---- GIVEN RECORDS

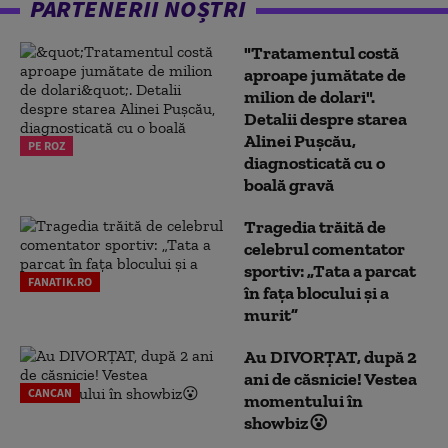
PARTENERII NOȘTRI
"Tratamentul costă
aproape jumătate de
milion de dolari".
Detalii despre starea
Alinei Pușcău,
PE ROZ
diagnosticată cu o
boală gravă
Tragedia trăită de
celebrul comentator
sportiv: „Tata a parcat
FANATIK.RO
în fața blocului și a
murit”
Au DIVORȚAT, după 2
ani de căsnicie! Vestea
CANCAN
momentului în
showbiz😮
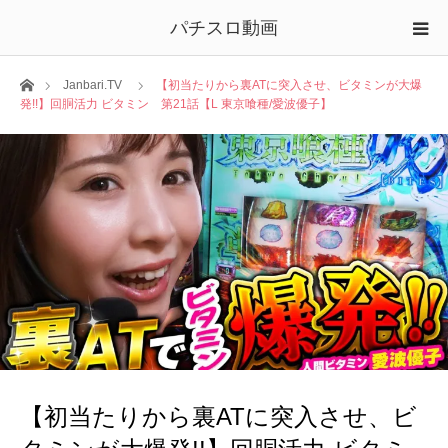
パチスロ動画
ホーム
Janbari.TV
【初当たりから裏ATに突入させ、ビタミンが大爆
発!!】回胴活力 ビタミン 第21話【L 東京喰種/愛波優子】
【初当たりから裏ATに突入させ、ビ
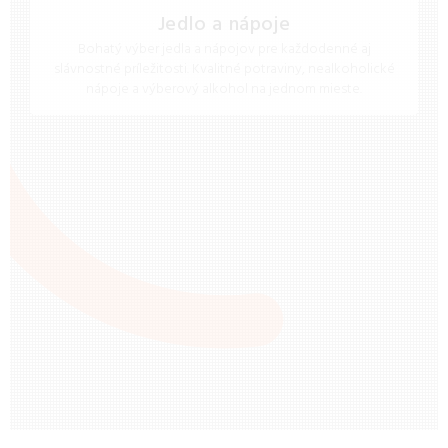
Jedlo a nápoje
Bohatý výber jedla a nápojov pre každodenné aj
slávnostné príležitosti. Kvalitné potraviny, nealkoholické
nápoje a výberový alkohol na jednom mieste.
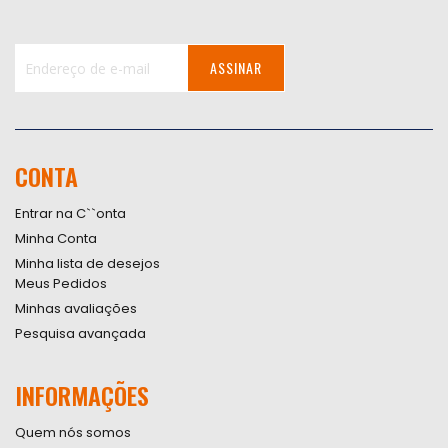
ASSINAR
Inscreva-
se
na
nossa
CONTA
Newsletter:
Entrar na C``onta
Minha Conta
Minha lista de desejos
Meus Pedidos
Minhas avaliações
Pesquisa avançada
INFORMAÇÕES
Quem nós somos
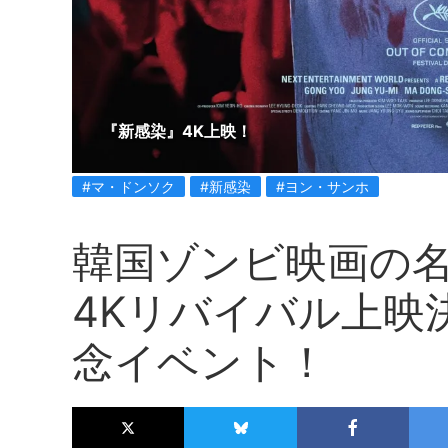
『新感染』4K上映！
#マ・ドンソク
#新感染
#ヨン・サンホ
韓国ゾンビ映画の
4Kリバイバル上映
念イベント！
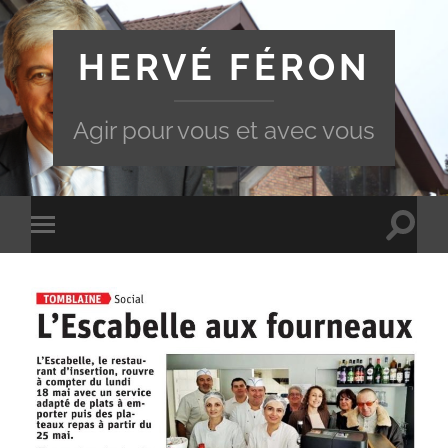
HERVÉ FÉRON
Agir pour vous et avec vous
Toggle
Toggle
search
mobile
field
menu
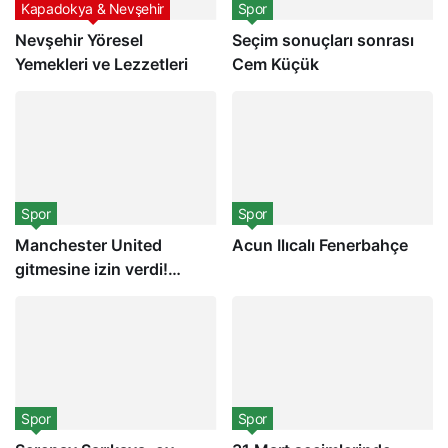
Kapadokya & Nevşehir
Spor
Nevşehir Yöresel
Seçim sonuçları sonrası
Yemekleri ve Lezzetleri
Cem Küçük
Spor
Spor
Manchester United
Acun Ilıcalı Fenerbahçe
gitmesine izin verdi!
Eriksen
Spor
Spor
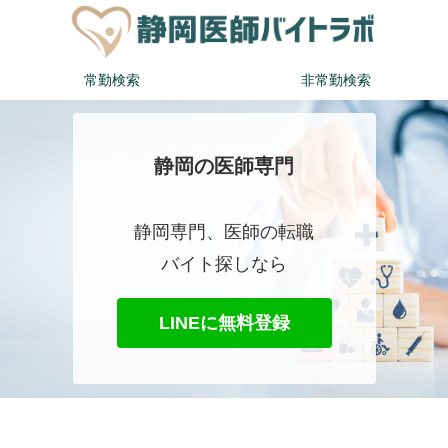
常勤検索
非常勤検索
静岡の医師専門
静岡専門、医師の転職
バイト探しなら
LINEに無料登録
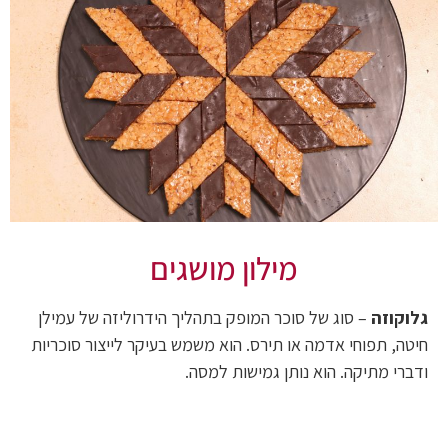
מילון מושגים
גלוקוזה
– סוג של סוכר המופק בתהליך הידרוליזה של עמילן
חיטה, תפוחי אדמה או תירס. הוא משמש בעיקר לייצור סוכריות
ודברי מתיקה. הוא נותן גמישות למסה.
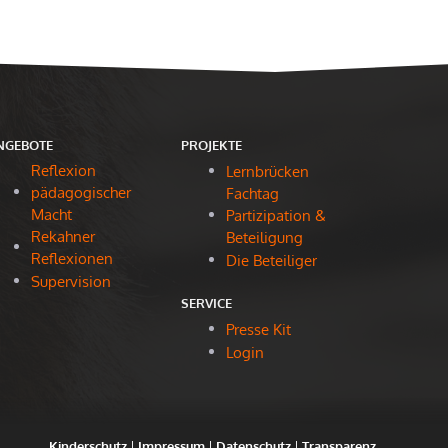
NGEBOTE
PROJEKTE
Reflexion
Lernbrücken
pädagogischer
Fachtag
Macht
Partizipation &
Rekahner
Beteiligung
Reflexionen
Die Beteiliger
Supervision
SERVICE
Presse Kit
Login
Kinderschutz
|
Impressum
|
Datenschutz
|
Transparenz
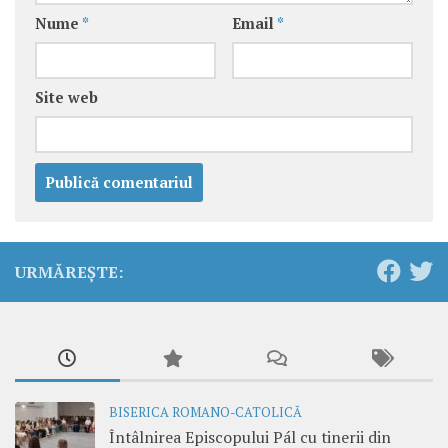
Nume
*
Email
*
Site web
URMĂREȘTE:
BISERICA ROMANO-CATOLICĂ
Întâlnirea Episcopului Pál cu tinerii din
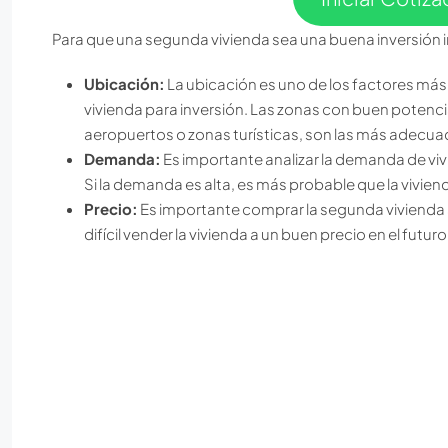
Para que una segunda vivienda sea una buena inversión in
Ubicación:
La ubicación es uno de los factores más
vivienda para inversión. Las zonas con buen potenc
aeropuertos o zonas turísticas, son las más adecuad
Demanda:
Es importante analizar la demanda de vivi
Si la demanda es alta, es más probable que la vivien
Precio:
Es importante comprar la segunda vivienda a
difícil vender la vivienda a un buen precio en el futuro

--------

Return only those lines that run from the one containing "aeropuertos o zonas" through the end of the entries, keeping each exactly as written.

**ANSWER SECTION:**
aeropuertos o zonas turísticas, son las más adecuad
Demanda:
Es importante analizar la demanda de vivi
Si la demanda es alta, es más probable que la vivien
Precio:
Es importante comprar la segunda vivienda a
difícil vender la vivienda a un buen precio en el futuro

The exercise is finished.